The building always makes noises and it has a 400 ton centrifugal chiller and water tower so I expect noise. I just don't expect footsteps. That's what I heard when starting work down in the basement. I was taking readings off a panel when I heard what sounded like a bowling ball directly above me - like the 1st floor. Only the 1st floor is all lobby and loading dock.
I shook it off and finished up and from there went to the elevators. There's four of them all cable drive and the monitoring is shut off. It's a card access to get on so I swiped and pushed up. The #4 car seems to always come first and as expected the green lit "ding" from 4 came up.
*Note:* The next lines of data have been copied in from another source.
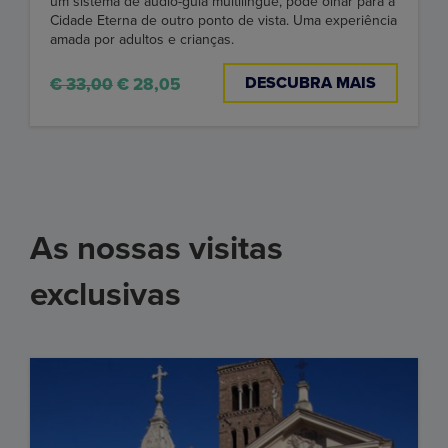
um sistema de áudio-guia multilíngue, pode olhar para a
Cidade Eterna de outro ponto de vista. Uma experiência
amada por adultos e crianças.
DESCUBRA MAIS
€ 33,00
€ 28,05
As nossas visitas
exclusivas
I walked in that direction when the doors to 4 abruptly closed and...."ding" another set opened to #2. I went ahead and got on the elevator to go to the 12th floor. From there I would climb the steps to the penthouse where the chiller is housed. I pushed 12 and the lights flickered a little as the 80's style abrupt take off gave me a little sweet belly as it gained speed. Too much time went by and I looked up at the floor panel and 6 went by ....then slowly 7. Finally the elevator came to a stop. On 8. Ding.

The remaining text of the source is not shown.